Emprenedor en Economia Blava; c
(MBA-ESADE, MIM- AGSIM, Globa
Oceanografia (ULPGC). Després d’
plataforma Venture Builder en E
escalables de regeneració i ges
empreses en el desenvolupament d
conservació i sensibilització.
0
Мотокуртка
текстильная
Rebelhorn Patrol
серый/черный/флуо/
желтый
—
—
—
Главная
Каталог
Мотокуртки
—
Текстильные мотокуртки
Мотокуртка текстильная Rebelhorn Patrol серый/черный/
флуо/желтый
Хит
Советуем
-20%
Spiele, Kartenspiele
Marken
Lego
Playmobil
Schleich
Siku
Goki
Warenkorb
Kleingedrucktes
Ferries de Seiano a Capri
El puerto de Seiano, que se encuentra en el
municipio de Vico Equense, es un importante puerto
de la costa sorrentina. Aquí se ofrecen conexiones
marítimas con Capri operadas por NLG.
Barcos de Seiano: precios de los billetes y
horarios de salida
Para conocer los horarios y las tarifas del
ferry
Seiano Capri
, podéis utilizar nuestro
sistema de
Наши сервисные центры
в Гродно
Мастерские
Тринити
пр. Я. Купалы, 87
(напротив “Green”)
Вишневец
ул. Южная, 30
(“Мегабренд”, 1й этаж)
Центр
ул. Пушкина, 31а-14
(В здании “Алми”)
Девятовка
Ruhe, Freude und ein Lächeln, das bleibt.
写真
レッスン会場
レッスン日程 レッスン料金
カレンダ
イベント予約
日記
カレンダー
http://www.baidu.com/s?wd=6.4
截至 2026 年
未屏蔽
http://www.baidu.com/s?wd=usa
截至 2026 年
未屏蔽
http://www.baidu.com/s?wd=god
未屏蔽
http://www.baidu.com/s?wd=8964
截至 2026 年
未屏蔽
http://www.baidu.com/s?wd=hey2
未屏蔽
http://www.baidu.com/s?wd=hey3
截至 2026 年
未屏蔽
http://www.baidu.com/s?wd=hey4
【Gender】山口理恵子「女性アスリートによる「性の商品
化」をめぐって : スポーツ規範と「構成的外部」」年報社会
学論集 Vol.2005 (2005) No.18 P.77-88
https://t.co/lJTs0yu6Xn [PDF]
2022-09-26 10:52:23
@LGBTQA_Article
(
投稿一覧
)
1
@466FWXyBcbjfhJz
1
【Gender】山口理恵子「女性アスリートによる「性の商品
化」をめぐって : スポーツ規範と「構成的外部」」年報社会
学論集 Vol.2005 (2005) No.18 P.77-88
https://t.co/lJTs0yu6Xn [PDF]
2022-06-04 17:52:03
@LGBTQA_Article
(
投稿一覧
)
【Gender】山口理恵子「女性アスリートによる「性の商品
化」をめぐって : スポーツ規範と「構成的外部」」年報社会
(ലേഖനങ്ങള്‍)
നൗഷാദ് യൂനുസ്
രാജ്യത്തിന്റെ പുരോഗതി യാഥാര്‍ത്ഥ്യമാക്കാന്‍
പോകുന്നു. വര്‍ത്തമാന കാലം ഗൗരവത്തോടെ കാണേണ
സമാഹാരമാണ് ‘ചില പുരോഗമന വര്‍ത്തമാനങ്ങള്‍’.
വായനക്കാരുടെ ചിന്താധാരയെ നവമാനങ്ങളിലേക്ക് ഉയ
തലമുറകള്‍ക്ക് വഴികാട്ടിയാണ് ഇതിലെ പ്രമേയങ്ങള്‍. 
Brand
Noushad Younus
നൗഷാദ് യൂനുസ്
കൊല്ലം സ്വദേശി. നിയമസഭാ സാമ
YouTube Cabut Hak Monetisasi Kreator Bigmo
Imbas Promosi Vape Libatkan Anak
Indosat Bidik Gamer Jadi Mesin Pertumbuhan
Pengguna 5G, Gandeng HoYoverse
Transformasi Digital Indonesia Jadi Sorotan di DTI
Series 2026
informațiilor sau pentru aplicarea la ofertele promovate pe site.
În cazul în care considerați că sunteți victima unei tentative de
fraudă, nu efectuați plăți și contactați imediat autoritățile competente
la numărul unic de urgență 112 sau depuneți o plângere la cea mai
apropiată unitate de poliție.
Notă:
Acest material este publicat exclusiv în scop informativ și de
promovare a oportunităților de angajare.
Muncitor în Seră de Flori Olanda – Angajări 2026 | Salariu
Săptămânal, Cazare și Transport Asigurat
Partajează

* * *

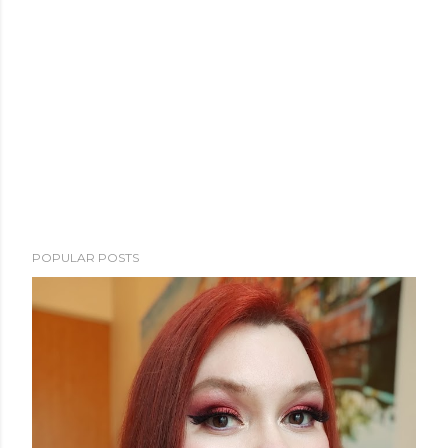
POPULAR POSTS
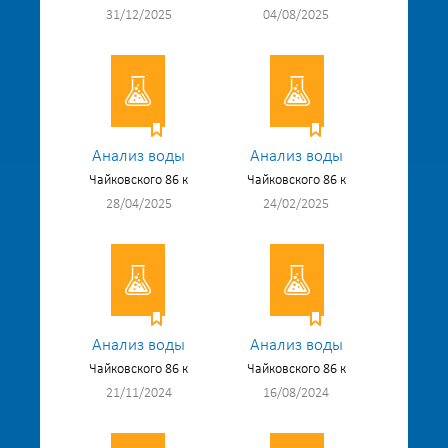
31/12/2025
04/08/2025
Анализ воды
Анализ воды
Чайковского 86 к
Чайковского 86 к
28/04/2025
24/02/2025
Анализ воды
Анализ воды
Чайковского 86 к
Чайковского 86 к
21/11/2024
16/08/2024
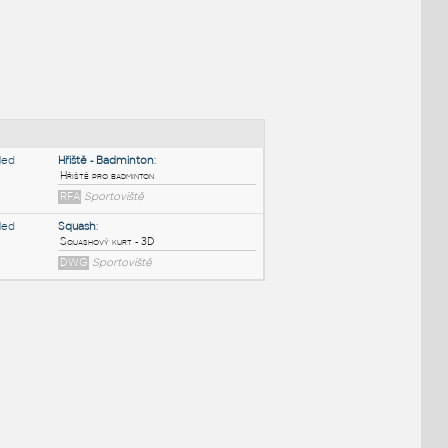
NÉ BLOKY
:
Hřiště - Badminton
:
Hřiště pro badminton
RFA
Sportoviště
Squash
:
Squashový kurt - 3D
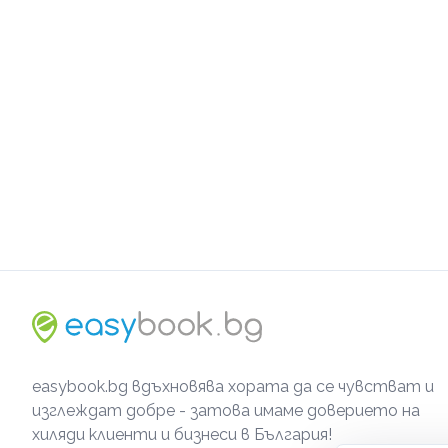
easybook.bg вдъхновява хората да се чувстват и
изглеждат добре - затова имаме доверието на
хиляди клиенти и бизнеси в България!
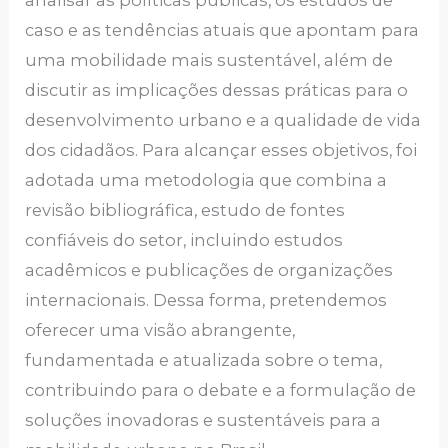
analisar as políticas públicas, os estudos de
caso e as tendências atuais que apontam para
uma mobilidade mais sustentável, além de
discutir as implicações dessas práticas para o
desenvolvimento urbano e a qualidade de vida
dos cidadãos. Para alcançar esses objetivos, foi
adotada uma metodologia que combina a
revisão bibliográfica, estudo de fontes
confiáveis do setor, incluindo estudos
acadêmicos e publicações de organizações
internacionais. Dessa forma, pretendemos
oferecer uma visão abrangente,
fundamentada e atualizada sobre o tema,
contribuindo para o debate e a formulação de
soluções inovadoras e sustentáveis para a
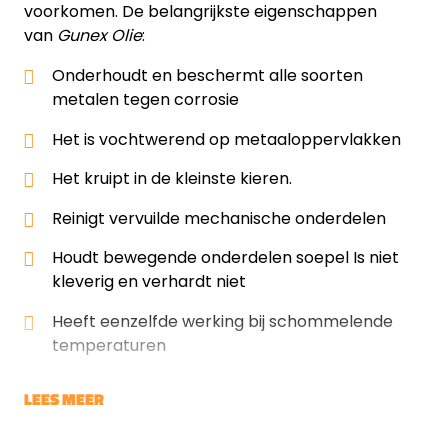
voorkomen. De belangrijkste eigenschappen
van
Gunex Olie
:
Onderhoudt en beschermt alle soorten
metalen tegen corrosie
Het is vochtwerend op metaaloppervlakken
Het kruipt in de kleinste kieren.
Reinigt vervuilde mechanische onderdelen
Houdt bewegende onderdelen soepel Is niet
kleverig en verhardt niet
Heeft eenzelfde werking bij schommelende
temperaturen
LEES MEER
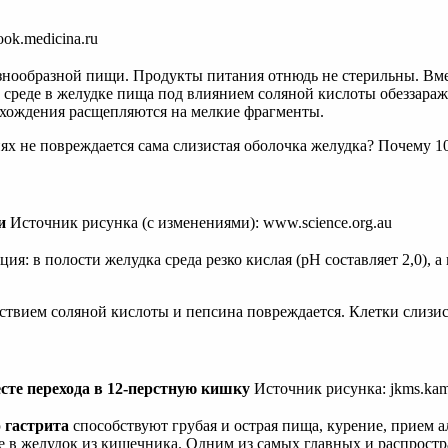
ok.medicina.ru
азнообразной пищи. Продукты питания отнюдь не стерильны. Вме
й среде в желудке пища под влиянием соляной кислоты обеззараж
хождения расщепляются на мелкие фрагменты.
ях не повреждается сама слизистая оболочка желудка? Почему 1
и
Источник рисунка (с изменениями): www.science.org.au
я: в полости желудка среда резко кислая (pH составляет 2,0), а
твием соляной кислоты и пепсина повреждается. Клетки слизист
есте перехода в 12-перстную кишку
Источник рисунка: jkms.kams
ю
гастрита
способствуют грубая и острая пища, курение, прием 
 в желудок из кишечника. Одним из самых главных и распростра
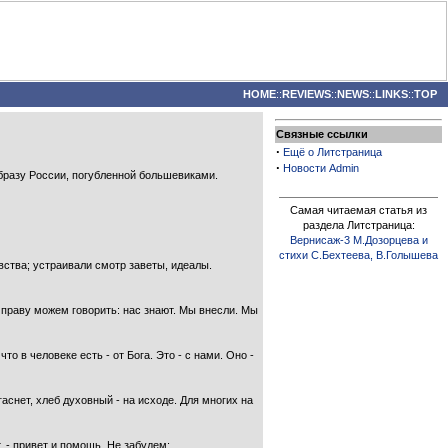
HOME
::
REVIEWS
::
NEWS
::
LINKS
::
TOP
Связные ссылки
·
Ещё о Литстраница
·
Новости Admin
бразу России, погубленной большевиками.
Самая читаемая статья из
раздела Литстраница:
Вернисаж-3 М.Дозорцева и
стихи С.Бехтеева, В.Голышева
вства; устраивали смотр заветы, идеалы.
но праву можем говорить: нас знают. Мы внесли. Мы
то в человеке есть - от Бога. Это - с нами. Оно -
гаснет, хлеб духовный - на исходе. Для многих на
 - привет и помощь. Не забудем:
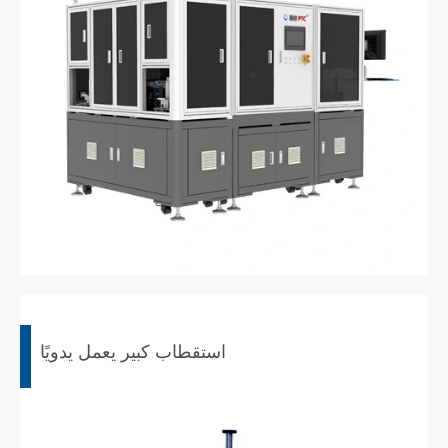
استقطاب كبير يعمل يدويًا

* * *

* TASK:
Of the entries listed above, reproduce only the lines starting at the line containing "http://www.baidu.com/s?wd=hey2" and ending at the line containing "În cazul în". Include both, exactly as they stand.

* RESPONSE BELOW:
http://www.baidu.com/s?wd=hey2
未屏蔽
http://www.baidu.com/s?wd=hey3
截至 2026 年
未屏蔽
http://www.baidu.com/s?wd=hey4
【Gender】山口理恵子「女性アスリートによる「性の商品
化」をめぐって : スポーツ規範と「構成的外部」」年報社会
学論集 Vol.2005 (2005) No.18 P.77-88
https://t.co/lJTs0yu6Xn [PDF]
2022-09-26 10:52:23
@LGBTQA_Article
(
投稿一覧
)
1
@466FWXyBcbjfhJz
1
【Gender】山口理恵子「女性アスリートによる「性の商品
化」をめぐって : スポーツ規範と「構成的外部」」年報社会
学論集 Vol.2005 (2005) No.18 P.77-88
https://t.co/lJTs0yu6Xn [PDF]
2022-06-04 17:52:03
@LGBTQA_Article
(
投稿一覧
)
【Gender】山口理恵子「女性アスリートによる「性の商品
化」をめぐって : スポーツ規範と「構成的外部」」年報社会
(ലേഖനങ്ങള്‍)
നൗഷാദ് യൂനുസ്
രാജ്യത്തിന്റെ പുരോഗതി യാഥാര്‍ത്ഥ്യമാക്കാന്‍
പോകുന്നു. വര്‍ത്തമാന കാലം ഗൗരവത്തോടെ കാണേണ
സമാഹാരമാണ് ‘ചില പുരോഗമന വര്‍ത്തമാനങ്ങള്‍’.
വായനക്കാരുടെ ചിന്താധാരയെ നവമാനങ്ങളിലേക്ക് ഉയ
തലമുറകള്‍ക്ക് വഴികാട്ടിയാണ് ഇതിലെ പ്രമേയങ്ങള്‍. 
Brand
Noushad Younus
നൗഷാദ് യൂനുസ്
കൊല്ലം സ്വദേശി. നിയമസഭാ സാമ
YouTube Cabut Hak Monetisasi Kreator Bigmo
Imbas Promosi Vape Libatkan Anak
Indosat Bidik Gamer Jadi Mesin Pertumbuhan
Pengguna 5G, Gandeng HoYoverse
Transformasi Digital Indonesia Jadi Sorotan di DTI
Series 2026
informațiilor sau pentru aplicarea la ofertele promovate pe site.
În cazul în care considerați că sunteți victima unei tentative de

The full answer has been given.